Data provided
____

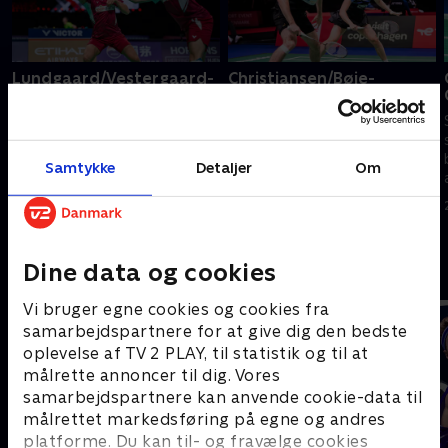
Lundgaard/Vestergaard-
Christiansen/Bøje-
Liang/Wang, kvartfinale,
Gicquel/Delrue,
China Open
kvartfinale, China Open
Se China Open, en af årets helt
Se China Open, en af årets helt
store turneringer på
store turneringer på
Samtykke
Detaljer
Om
badmintonscenen, med masser
badmintonscenen, med masser
af danske spillere i aktion.
af danske spillere i aktion.
24. juli 2026 • 42 min
24. juli 2026 • 61 min
Dine data og cookies
Andre så også
Vi bruger egne cookies og cookies fra
samarbejdspartnere for at give dig den bedste
oplevelse af TV 2 PLAY, til statistik og til at
målrette annoncer til dig. Vores
samarbejdspartnere kan anvende cookie-data til
målrettet markedsføring på egne og andres
platforme. Du kan til- og fravælge cookies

____

With the line containing "24. juli 2026 • 61 min" as the start and the last line of the entries as the end, print that whole span exactly.

Response to the exercise
24. juli 2026 • 61 min
Dine data og cookies
Andre så også
Vi bruger egne cookies og cookies fra
samarbejdspartnere for at give dig den bedste
oplevelse af TV 2 PLAY, til statistik og til at
målrette annoncer til dig. Vores
samarbejdspartnere kan anvende cookie-data til
målrettet markedsføring på egne og andres
platforme. Du kan til- og fravælge cookies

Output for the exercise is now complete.